Chi cambia le cose è Pio XII che nel 1954 canonizza Pio X (che aveva conosciuto) e beatifica Innocenzo XI, per mettere in scia all’uno la sua campagna di repressione teologica e il suo anticomunismo. Paolo VI non permise al concilio di canonizzare in aula Giovanni XXIII, come volevano alcuni padri polacchi e bolognesi: ma aprì due processi ordinari per Pio XII (rimasto venerabile) e per Roncalli, beatificato da Wojtyła nel 2000 e canonizzato insieme a lui nel 2014. E sotto Benedetto XVI e Francesco tutti i papi dal 1958 al 2005 sono saliti agli onori degli altari: con l’idea in fondo pacelliana di “usare” la santità per rafforzare o proteggere chi governa, più che per indicare un modello da seguire.

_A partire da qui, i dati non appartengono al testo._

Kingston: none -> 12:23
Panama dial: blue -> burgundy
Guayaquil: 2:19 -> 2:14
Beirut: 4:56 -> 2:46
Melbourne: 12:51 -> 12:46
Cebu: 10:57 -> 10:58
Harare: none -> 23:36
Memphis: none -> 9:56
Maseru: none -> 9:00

Dunque è facile che la richiesta di Ratzinger “santo subito” passi dai media alla piazza di san Pietro e alla diocesi di Roma, quella che ha il diritto di postulare la causa di un suo vescovo. Ed è facile capire che Francesco non tirerà il freno, mettendosi in cattiva luce con chi lo ha contestato, o sbandierato un “Benedetto è il mio papa”, che proprio Ratzinger non avrebbe tollerato. Ma non farà nemmeno scelte affrettate, senza cadere nella trappola di chi dirà che se non deroga, ostacola.

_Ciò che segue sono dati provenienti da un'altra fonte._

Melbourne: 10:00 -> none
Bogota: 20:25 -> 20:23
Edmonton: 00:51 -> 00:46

Un po’ come per la rinuncia, infatti, Francesco si trova nella posizione di chi deve decidere se creare un precedente: se si dimetterà, diventerà difficile per il successore non fare come due predecessori; e se canonizzerà il predecessore, diventerà impossibile per il successore non canonizzare lui. Il papa gesuita userà dunque la virtù ignaziana della “indifferenza” e lascerà che chi chiede chieda, chi deve istruire istruisca: poi sa Dio se tirare le somme di un atto come la canonizzazione, nel quale è impegnata l’infallibilità del popolo di Dio, sarà lui o un altro papa.